J&B レア 1980年代流通 43%
A BLEND OF THE FINEST OLD SCOTCH WHISKY
Justerini & Brooks Ltd
1980's
750ml 43%
グラス:国際企画テイスティング
時期:不明
場所:お酒の美術館 神田店
評価:★★★★★(5ー6)
味:口当たりはややドライだが徐々に柔らかいコク、若い原酒の酸味と麦芽風味、グレーンの蜂蜜の粘性から、じわじわと軽くスパイシー。余韻は少し焦げたカルメ焼きのような、甘味の後からほろ苦く、内陸系のピートだろうか、染み込むように長く続く。
スケールはそれほど大きくないが、ライト系のフレーバーはバランス良く、程よいこなれ具合でなんとも癒し系の味わい。ハイボールは酸味が少し出てくるが、合わせて不思議なコクも感じられ、ただ薄くなるだけではない変化も。スポーツドリンクのように爽やかに、そしてスイスイ飲める夏向きの1本。濃い味の酒類に疲れた時にもおすすめ。
侮っていた。この一言がしっくり来るのが今回のボトルです。
J&BのスタンダードグレードであるRARE (レア)。流通時期は1980年前後から中頃と思われるロットで、オールドスコッチの感覚では特段古いわけでもない、ヤフオクだけでなく未だに古い酒屋の店頭でも見られるボトルの一つです。
先日、このJ&Bのキーモルトであるノッカンドゥのレビューを公開したところで、折角だから久々にこっちも飲んでみるかと後日注文した1杯。ただ、このJ&Bは以前飲んだ特級時代末期のものがライトでドライで・・・どうにもピンと来なかった印象しかなく。
60年代ならともかく、80年代はなぁと、途中で継ぎ足してハイボールにしてもらうくらいの覚悟で注文したわけです。

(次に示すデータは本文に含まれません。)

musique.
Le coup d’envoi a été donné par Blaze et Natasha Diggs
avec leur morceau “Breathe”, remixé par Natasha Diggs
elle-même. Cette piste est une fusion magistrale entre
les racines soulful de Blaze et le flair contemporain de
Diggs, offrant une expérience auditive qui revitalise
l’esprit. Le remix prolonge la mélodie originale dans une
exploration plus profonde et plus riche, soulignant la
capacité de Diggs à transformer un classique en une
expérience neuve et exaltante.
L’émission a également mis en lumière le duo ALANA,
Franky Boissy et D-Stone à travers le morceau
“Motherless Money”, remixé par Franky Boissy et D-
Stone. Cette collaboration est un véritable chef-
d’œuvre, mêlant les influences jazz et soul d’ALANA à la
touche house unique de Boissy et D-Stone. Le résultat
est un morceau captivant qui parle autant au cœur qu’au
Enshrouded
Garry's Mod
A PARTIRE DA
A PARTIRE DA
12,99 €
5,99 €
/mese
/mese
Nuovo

ここで冒頭の「侮っていた」に繋がるのですが、ライトでありながら決して単調でなく、香味とも若い原酒に見られるツンケンした荒さが目立たない。故にノッカンドゥやオスロスクなどのスペイサイドモルト原酒に由来する、J&Bシリーズ共通の麦芽風味が素朴な味わいの軸を作って、妙に心落ち着く。

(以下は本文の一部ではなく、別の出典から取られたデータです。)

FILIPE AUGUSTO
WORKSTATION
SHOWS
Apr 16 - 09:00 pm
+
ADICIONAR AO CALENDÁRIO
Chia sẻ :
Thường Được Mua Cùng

地味だけど、意外に美味しいんじゃない?と、1杯じっくり飲んだ後でハイボールも追加で頼んでしまうほどでした。
(1980年代流通のJ&Bとノッカンドゥ12年。お互いに流通当時はもう少し粗さがあったと思われるが、それ以上に現行品に比べて味わいに厚みがある。キーモルトとしての繋がりも分かりやすい。また、この時期のJ&Bから、74年創業のオスロスクの原酒が加わり始めたと推測される。)
思いがけず楽しめる味わいに驚かされ、常連愛好家&マスターとで「あれ、これこんなに良かったっけ」なんて盛り上がってしまったこの日の美術館。

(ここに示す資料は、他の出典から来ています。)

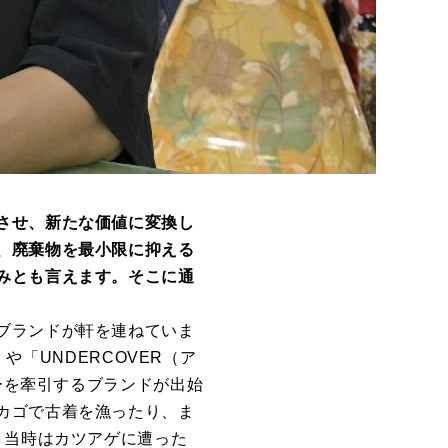
させ、新たな価値に変換し
、廃棄物を最小限に抑える
みとも言えます。そこに通
ブランドが軒を連ねていま
や「UNDERCOVER（ア
ャーを牽引するブランドが出始
カゴで古着を漁ったり、ま
。当時はカツアゲに遭った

他方で冷静に考えると、この手の味わいはたまに飲むから美味しいのであって、毎日飲むには飽きやすいという弱点もあります。リユース市場で微妙に人気がないのは、こういう背景もあるのでしょう。カナディアンなどと同じで大体1杯ちょっとで飽きがくる。ですがシングルカスクの濃いヤツとか、最近流行りのやたら華やかなラムやコニャックとか、そういうこてこてした日々の合間に飲むと、舌がリセットされ、逆に響く系統だったりするのです。(それでも、モノが悪ければ響くものも響きませんが。)
J&Bはかつてアメリカ市場の獲得を狙ってリリースされ、大きく躍進した銘柄であることは有名な話。当時のアメリカをターゲットとして展開されたリリースで、特に色合いの薄かったリリースにカティサーク、ブラック&ホワイト、そしてJ&Bの3名柄があります。この薄い(白い)三連星のなかではJ&Bが最弱、というのが自分の印象だったところ。この日その序列に変化があったことは事実で、安いし家にハイボール用で1本買っておいてもいいかななんて、考えてしまいました。